The results marked a clear defeat for the most outspoken opponent of the peace plan, the Rev. Ian Paisley, a bear of a man with a bullhorn of a voice who is known to his supporters in Belfast's Protestant community as the "Big Man."
Although backing for Paisley personally was strong enough to win assembly seats for himself and son Ian Paisley Jr., support was limited for others in the opposition camp. They won just 28 of 108 seats. That number is key, because 30 votes will be required in the new Assembly to sustain a filibuster and block action.
The big winners were two of Paisley's arch-rivals: David Trimble, leader of the Ulster Unionist Party, and John Hume, head of the Social Democratic and Labor Party.
Trimble's party is the largest among Northern Ireland's "unionists" -- those who want to retain the political union with Britain. Hume's party is primarily composed of "nationalists" -- those who want to break the tie and form a single nation with the Republic of Ireland.
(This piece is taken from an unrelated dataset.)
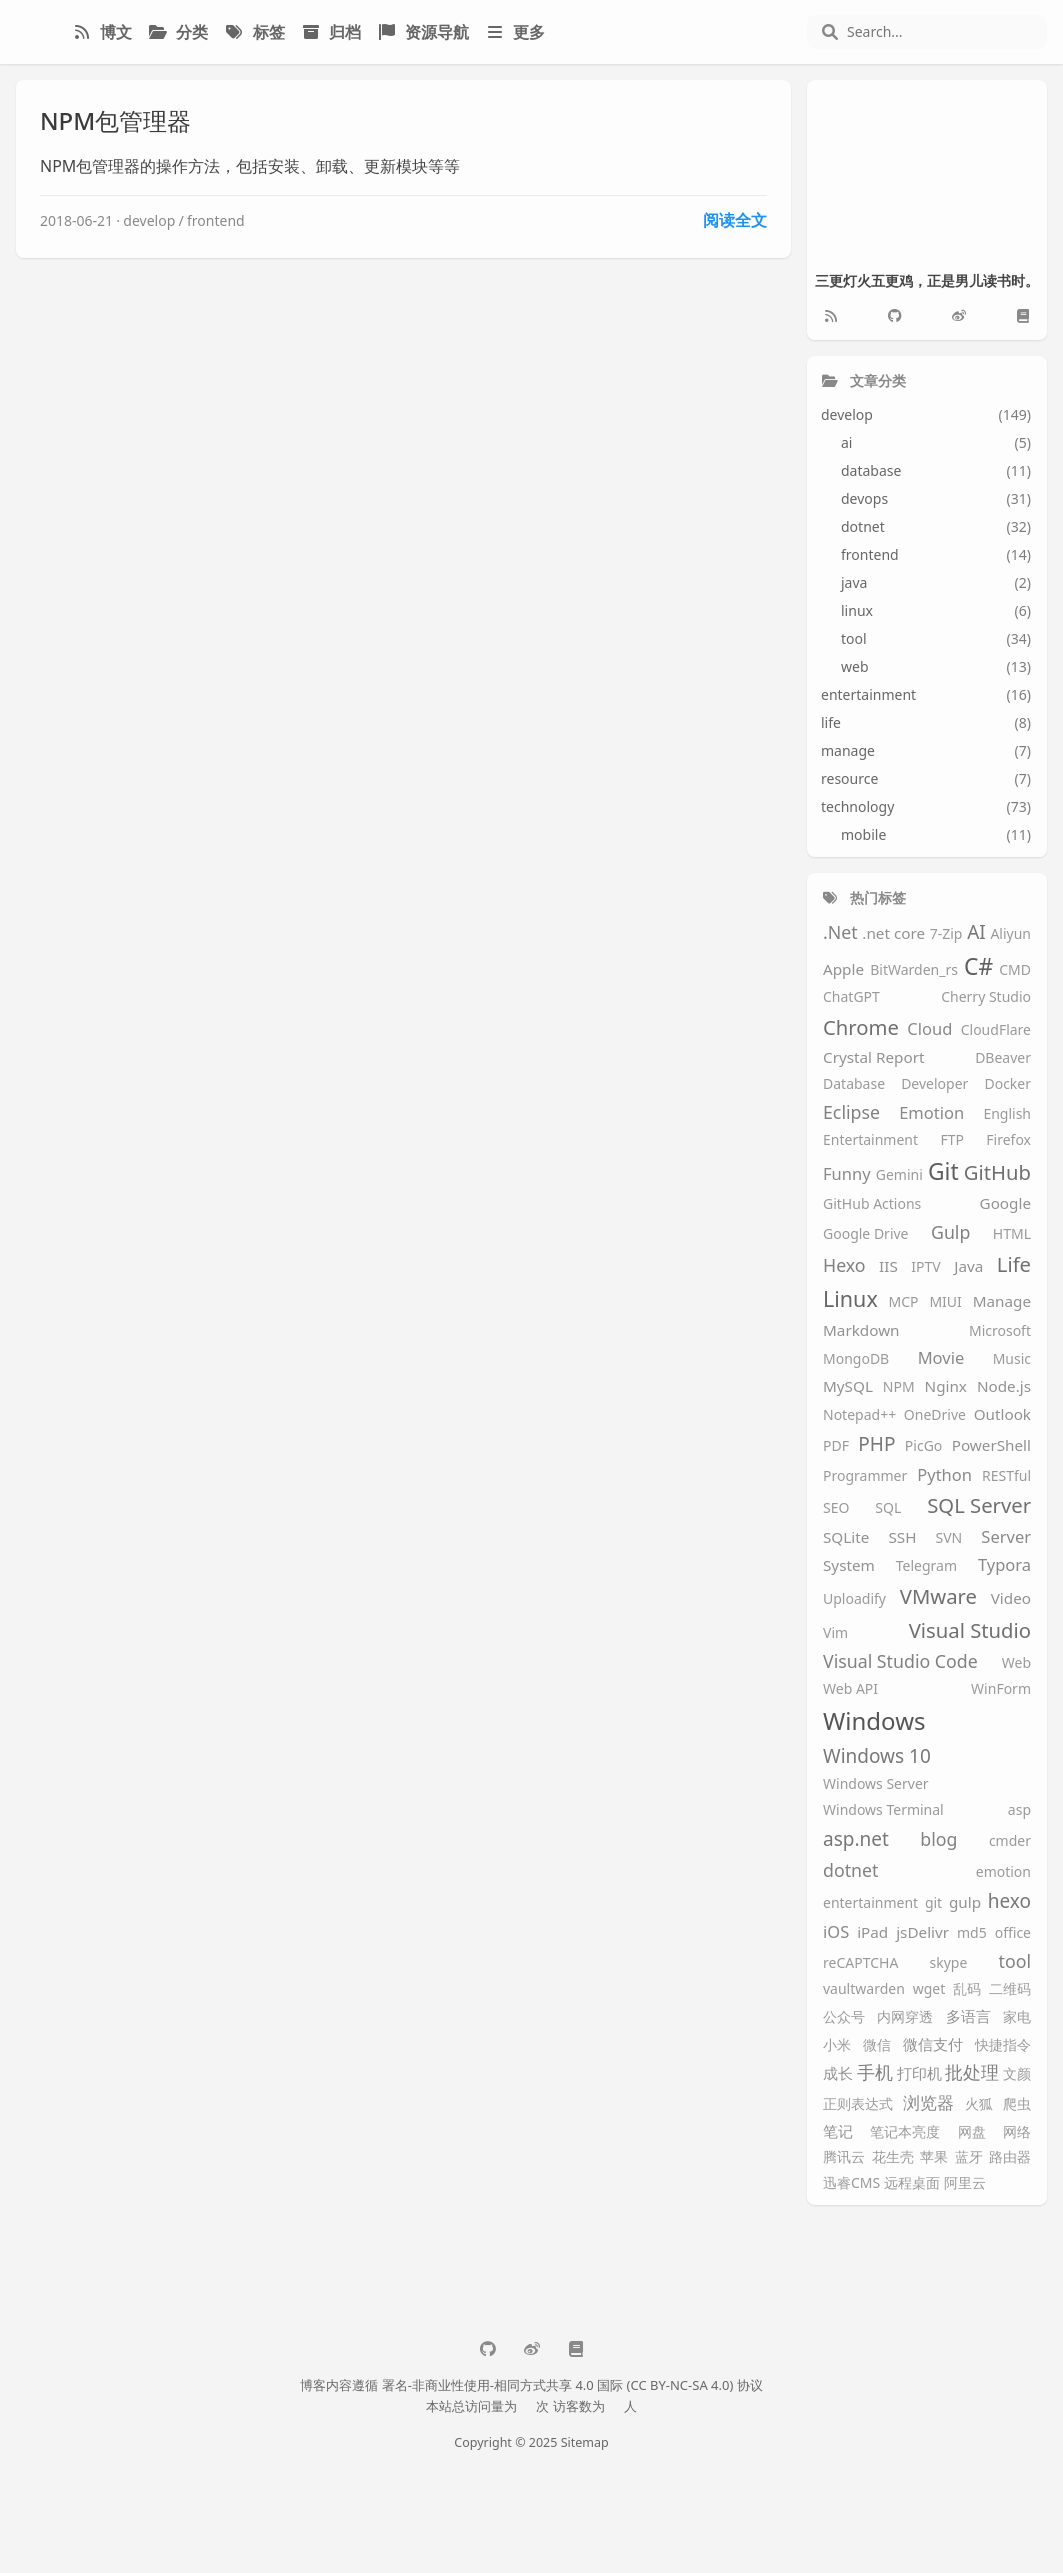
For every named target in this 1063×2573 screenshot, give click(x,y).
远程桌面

In personal style, both men are quieter and gentler than Paisley. And both are political gamblers, staking their careers on support for the ambitious new peace plan.
As weary vote-counters here finally finished the one-by-one tabulation of 750,000 paper ballots cast in Thursday's election, it was clear the bets had paid off.
Trimble's party captured 28 seats in the Assembly, and Hume's took 24. Another nationalist party, Sinn Fein, the political arm of the Irish Republican Army, won 18 seats. The Progressive Unionists, a party allied with Trimble, took two seats.
A growing number of Northern Ireland residents no longer place themselves in the traditional sectarian groupings. That trend was reflected in the success of two new "cross-community" parties, both favoring the peace plan. The Alliance Party, headed by John Alderdice, took six seats, and the Northern Ireland Women's Coalition, headed by Monica McWilliams, won two.
As leader of the largest party in the Assembly, Trimble likely will be named to the new post of first minister -- in essence, governor -- of Northern Ireland.
In the opposition bloc of parties opposing the peace agreement, Paisley's Democratic Unionist Party won 20 seats and the U.K. Unionist Party won five. Three independents who appeared to be Paisley allies also won seats.
If the "Big Man," Paisley, was humbled by his side's defeat, you couldn't tell from the steady flow of insults he directed at his adversaries. "Dublin is sick!" he roared to a forest of microphones. "Tony Blair is sick! And the sickest of all is David Trimble!"